I think that society is out of touch with our children and tries to protect them at the wrong times and ignores them the rest of the time.  The current case in point is the new film “Bully” which has caused consternation around Hollywood with respect to the MPAA’s rating system.  If you are unfamiliar with the dispute, “Bully” is a documentary about bullying in schools across America and was given a rating of “R” by the MPAA because of the language. 

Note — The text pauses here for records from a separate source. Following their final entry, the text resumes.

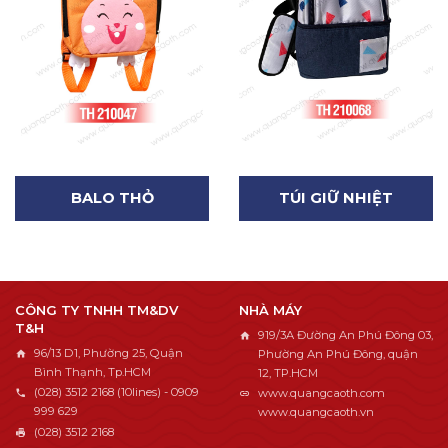
BALO THỎ
TÚI GIỮ NHIỆT
CÔNG TY TNHH TM&DV
NHÀ MÁY
T&H
919/3A Đường An Phú Đông 03,
96/13 D1, Phường 25, Quận
Phường An Phú Đông, quận
Bình Thạnh, Tp.HCM
12, TP.HCM
(028) 3512 2168 (10lines) - 0909
www.quangcaoth.com
999 629
www.quangcaoth.vn
(028) 3512 2168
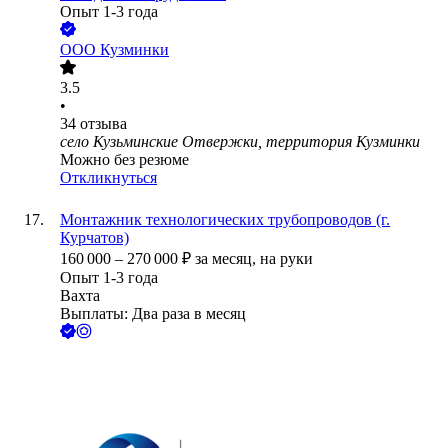
Опыт 1-3 года
ООО
Кузминки
3.5
•
34
отзыва
село Кузьминские Отвержки, территория Кузминки
Можно без резюме
Откликнуться
Монтажник технологических трубопроводов (г.
Курчатов)
160 000
–
270 000
₽
за месяц,
на руки
Опыт 1-3 года
Вахта
Выплаты: Два раза в месяц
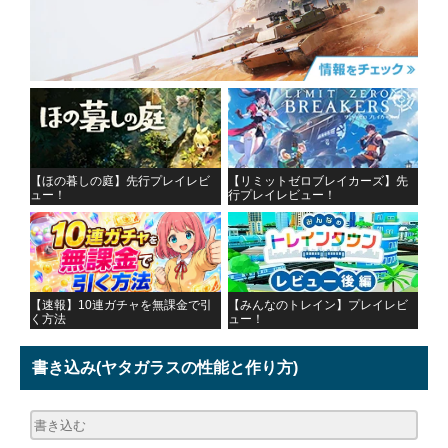
【ほの暮しの庭】先行プレイレビ
【リミットゼロブレイカーズ】先
ュー！
行プレイレビュー！
【速報】10連ガチャを無課金で引
【みんなのトレイン】プレイレビ
く方法
ュー！
書き込み
(ヤタガラスの性能と作り方)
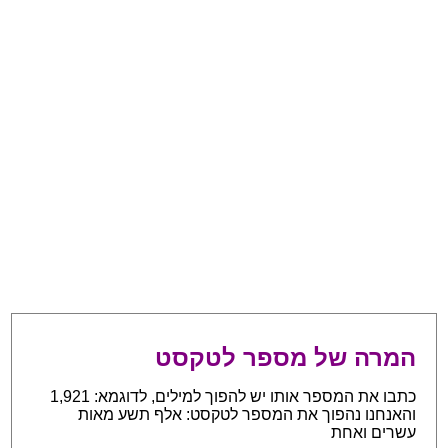
המרה של מספר לטקסט
כתבו את המספר אותו יש להפוך למילים, לדוגמא: 1,921
והאנחנו נהפוך את המספר לטקסט: אלף תשע מאות
עשרים ואחת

It seems that virtually overnight the subject of bullying in schools has become epidemic, in part because of the myriad outlets in which bullies can ply their wares.  It used to be just on the schoolyard, demanding lunch money, calling names and intimidating the weak or timid.  Now, with accessibility to the Internet, it seems like bullying goes on 24/7 and in response society is screaming for an end.  Public service announcements, after-school specials, school assemblies and now Hollywood, all are trying to eradicate bullies and allow kids to be comfortable with who they are so they not go to school in fear.

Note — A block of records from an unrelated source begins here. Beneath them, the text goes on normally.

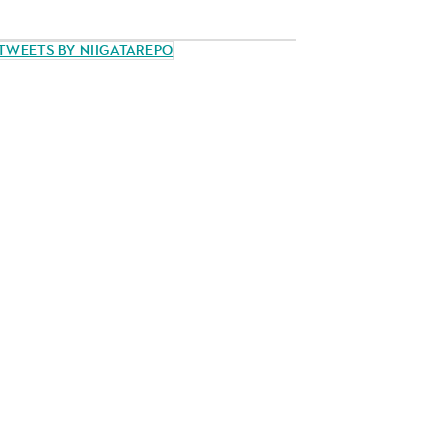
Tweets by NiigataRepo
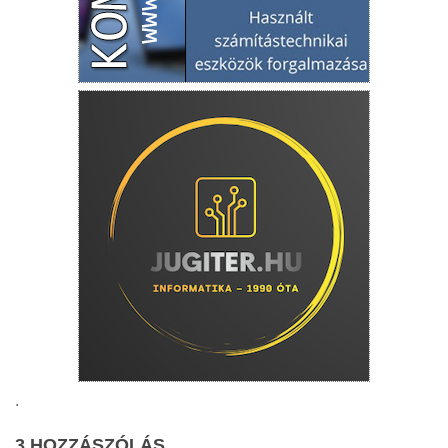
.
3 HOZZÁSZÓLÁS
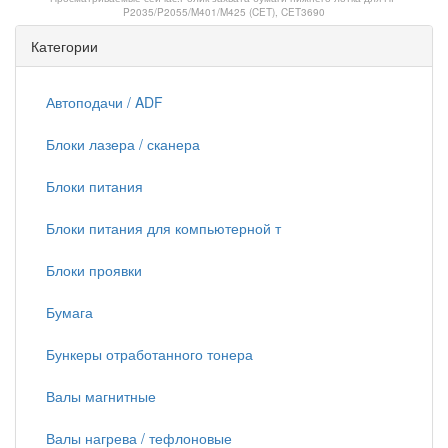
P2035/P2055/M401/M425 (CET), CET3690
Категории
Автоподачи / ADF
Блоки лазера / сканера
Блоки питания
Блоки питания для компьютерной т
Блоки проявки
Бумага
Бункеры отработанного тонера
Валы магнитные
Валы нагрева / тефлоновые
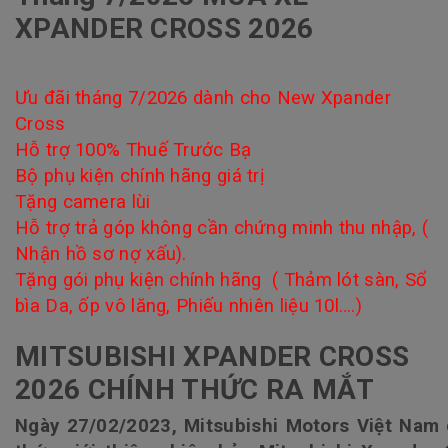
XPANDER CROSS 2026
Ưu đãi tháng 7/2026 dành cho New Xpander
Cross
Hỗ trợ 100% Thuế Trước Bạ
Bộ phụ kiện chính hãng giá trị
Tặng camera lùi
Hỗ trợ trả góp không cần chứng minh thu nhập, (
Nhận hồ sơ nợ xấu).
Tặng gói phụ kiện chính hãng ( Thảm lót sàn, Sổ
bìa Da, ốp vô lăng, Phiếu nhiên liệu 10l….)
MITSUBISHI XPANDER CROSS
2026 CHÍNH THỨC RA MẮT
Ngày 27/02/2023, Mitsubishi Motors Việt Nam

“Bully” is not a dramatization starring Brad Pitt or Jonah Hill but is real kids with real problems and real fears.  It is insight into the world of bullies that society would otherwise not have, especially when our children are unwilling to discuss these issues with parents and teachers.  Not only is it beneficial for adults to learn about the world of bullying, the students themselves need to know that when they are being bullied, they are not alone; that there are other kids just like them, all across the country, who are suffering the same torment and terror.

Except the MPAA has decided that those kids who probably need to see the movie more than anyone else will not be able to because the language is inappropriate for children under 17.

The MPAA is kidding itself if it thinks that our children don’t know the language in that movie already.  I knew it in third grade.  The lines of decency in society are blurring more and more every day—if it isn’t “swear” words it is sexual innuendo.  It used to be that the words “bitch” and “ass” and “damn” were taboo on television and radio—now we hear them in primetime and drive time.  But I think we will all agree that there are times when the language is appropriate and other times when it is gratuitous. 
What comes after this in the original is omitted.